Cystic Fibrosis and the Digestive System
Children with CF have an abnormality in the function of a cell protein called the cystic fibrosis transmembrane regulator (CFTR). CFTR controls the flow of water and certain salts in and out of the body's cells. As the movement of salt and water in and out of cells is altered, mucus becomes thickened.
In the digestive system, CF mainly affects the pancreas. The pancreas is an organ that secretes substances which aid in digestion and control the levels of blood sugar.
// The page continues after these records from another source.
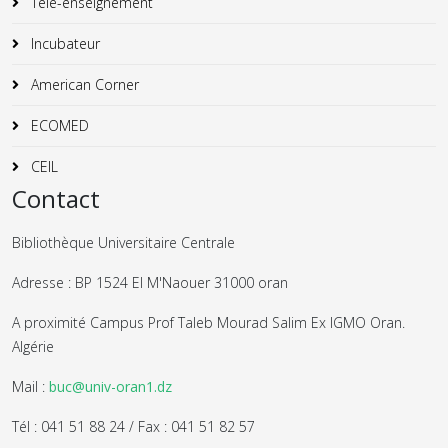
Télé-enseignement
Incubateur
American Corner
ECOMED
CEIL
Contact
Bibliothèque Universitaire Centrale
Adresse : BP 1524 El M'Naouer 31000 oran
A proximité Campus Prof Taleb Mourad Salim Ex IGMO Oran.
Algérie
Mail :
buc@univ-oran1.dz
Tél : 041 51 88 24 / Fax : 041 51 82 57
As a result of the abnormality in the function of the cystic fibrosis transmembrane regulator (CFTR), the secretions from the pancreas become thick and lead to an obstruction of the ducts. This obstruction then causes a decrease in the secretion of digestive enzymes from the pancreas. A child with CF has difficulty absorbing fats, some proteins, and fat-soluble vitamins A, D, E, and K.
The problems with the pancreas can become so severe that some of the hormone cells in the pancreas can be destroyed. This may lead to glucose intolerance and insulin-dependent diabetes. About 35 percent of CF patients develop this type of diabetes in their 20s and more than 50 percent develop the disease after 30 years of age.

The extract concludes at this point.